=== TASK PROMPT ===
From the entries below, copy each line in which the word "Einträge" occurs.

################

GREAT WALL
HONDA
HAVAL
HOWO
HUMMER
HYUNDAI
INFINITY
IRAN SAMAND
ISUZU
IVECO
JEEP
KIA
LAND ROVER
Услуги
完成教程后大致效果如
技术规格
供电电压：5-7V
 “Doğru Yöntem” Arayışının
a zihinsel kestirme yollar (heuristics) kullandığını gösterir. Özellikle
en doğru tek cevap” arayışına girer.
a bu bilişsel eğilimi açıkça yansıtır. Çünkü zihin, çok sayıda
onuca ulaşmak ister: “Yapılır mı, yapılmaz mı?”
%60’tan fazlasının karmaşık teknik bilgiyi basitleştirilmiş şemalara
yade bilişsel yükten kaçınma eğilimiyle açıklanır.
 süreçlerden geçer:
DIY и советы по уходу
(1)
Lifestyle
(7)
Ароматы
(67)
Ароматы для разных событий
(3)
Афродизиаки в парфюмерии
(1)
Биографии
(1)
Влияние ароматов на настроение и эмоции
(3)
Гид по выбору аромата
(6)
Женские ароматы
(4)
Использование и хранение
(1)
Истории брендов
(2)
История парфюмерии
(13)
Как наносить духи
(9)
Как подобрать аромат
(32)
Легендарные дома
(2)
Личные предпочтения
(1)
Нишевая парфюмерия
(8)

################

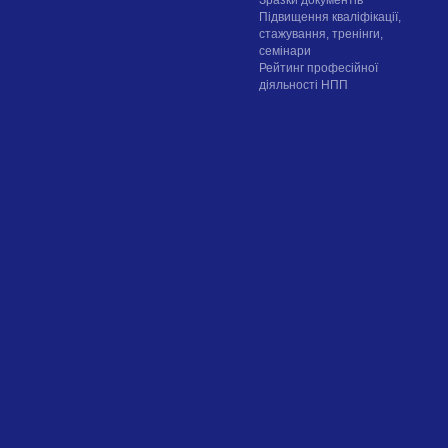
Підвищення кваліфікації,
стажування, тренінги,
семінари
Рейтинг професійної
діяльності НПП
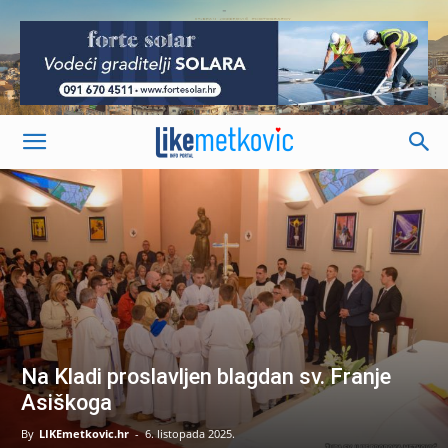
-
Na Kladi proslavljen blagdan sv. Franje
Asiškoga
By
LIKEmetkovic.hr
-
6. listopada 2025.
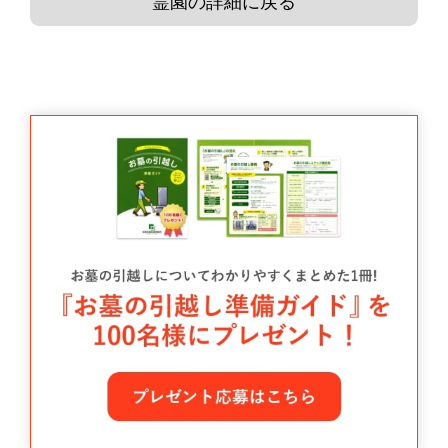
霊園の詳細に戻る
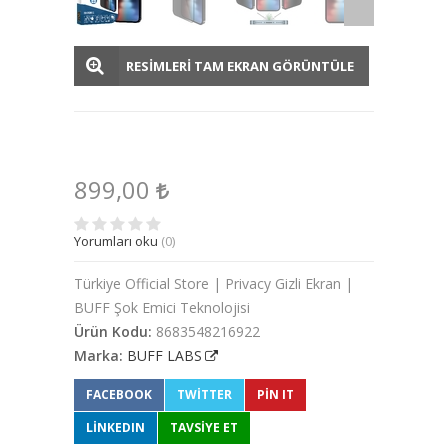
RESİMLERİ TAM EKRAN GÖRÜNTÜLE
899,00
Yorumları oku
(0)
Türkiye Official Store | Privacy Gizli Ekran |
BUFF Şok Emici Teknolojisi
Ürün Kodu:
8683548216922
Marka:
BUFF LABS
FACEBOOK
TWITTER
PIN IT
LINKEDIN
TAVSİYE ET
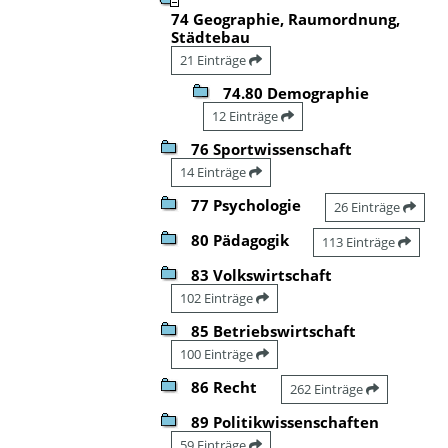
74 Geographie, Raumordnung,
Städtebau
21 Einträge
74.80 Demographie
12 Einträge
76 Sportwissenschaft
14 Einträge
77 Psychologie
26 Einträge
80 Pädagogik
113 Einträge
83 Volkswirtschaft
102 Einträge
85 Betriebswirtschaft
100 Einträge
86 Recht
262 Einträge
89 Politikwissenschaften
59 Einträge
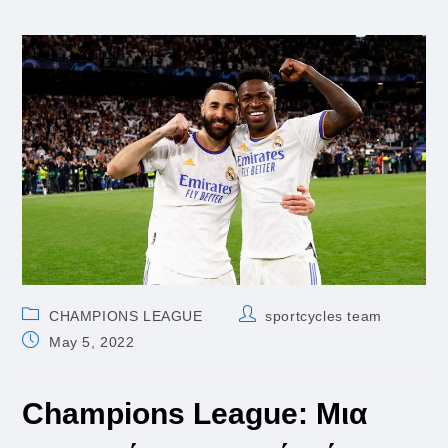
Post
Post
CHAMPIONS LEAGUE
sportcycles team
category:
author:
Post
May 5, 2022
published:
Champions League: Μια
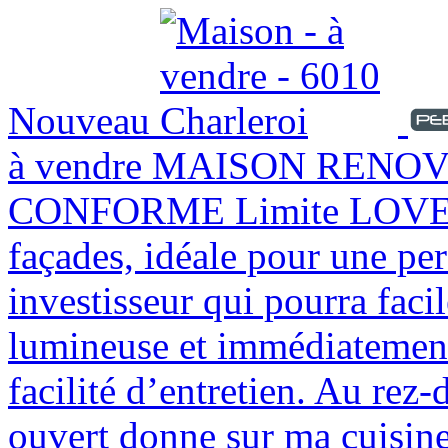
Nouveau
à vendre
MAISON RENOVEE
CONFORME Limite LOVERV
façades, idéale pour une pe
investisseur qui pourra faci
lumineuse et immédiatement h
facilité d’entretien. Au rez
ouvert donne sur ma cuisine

################

=== EXERCISE SOLUTION ===
21 Einträge
12 Einträge
14 Einträge
26 Einträge
113 Einträge
102 Einträge
100 Einträge
262 Einträge
59 Einträge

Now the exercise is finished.